Each time, he will most likely take slightly less time to settle down, and eventually the lightbulb will go on for the following 1) the click means I am about to get a treat and 2) I can only get her to make the click by standing here looking cute. Do these session in very short increments. Maybe four or five treats until he's got the concept that standing quietly equals treats. Don't start this when he's anxious right before a meal.
Once you've got that, you can get his breakfast ready, then go do some CT for treats, followed by feeding as normal. Once that is easy and he's standing well for the treats, let him see you bring his meal bucket over and again practice CT for treats. Once he can do that with his meal bucket sitting just outside the stall, just grab it and dump it in his bucket one time after clicking rather than giving him a treat.
The goal is to teach him he can "make" you give him treats/meals by standing quietly. It gives him a job and a way to get what he wants rather than being an anxious nutso about food. There was a darn good thread on CT here not too long ago, I'll see if I can find it.
It is not dangerous behavior exactly, but the potential is there for it to become dangerous pretty quick. I have been avoiding giving him treats unless they are placed in his food bucket. It kind of goes back to the whole subject of this thread, and me making my new goal just for him to respect my space even when I have food.

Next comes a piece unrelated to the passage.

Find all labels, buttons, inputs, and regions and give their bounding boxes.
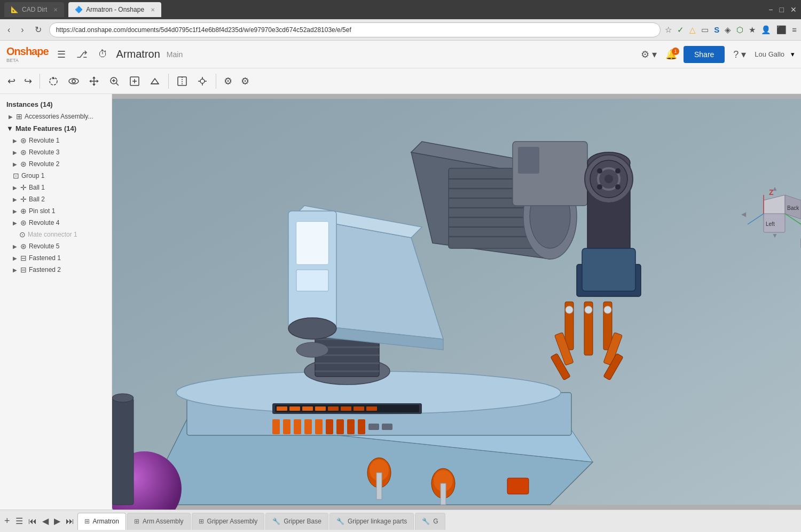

He will push, shove, and blindly try to force you to give him whatever you have in your hand. Obviously this goes back to his lack of respect for me and my personal space. We have a lot of come to Jesus meetings over this, but until he gets consistent with respect I am wary of bringing something like clicker training into the picture.
One of the unfortunate things about Whiskey is that he was taught (unintentionally I am sure) by his previous owner that it is REALLY easy to push past a person when they are trying to get you to do something you don't want to do. Like stand still, or stand in the cross ties, or not get a treat.
We have been working on this issue, and he is less pushy but he is still pushy at times. I am ashamed to say it but I get after him with my crop a lot. But its because I personally feel like a horse who knows he can shove me around is dangerous and 5'2 me isnt going to win a battle I start with him by myself.